*** Opening of AVAILABLE RECORDS ***

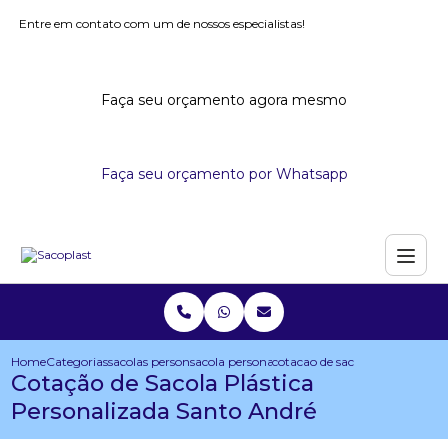
Entre em contato com um de nossos especialistas!
Faça seu orçamento agora mesmo
Faça seu orçamento por Whatsapp
Home
Categorias
sacolas personalizadas
sacola personalizada para congresso
cotacao de sacola plastica per
Cotação de Sacola Plástica
Personalizada Santo André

*** Close of AVAILABLE RECORDS ***

● **WHAT YOU WILL DO**:
What is needed is a word-for-word restatement of the entries, minus any pictures.

● **YOUR RESPONSE**:
Entre em contato com um de nossos especialistas!
Faça seu orçamento agora mesmo
Faça seu orçamento por Whatsapp
Home
Categorias
sacolas personalizadas
sacola personalizada para congresso
cotacao de sacola plastica per
Cotação de Sacola Plástica
Personalizada Santo André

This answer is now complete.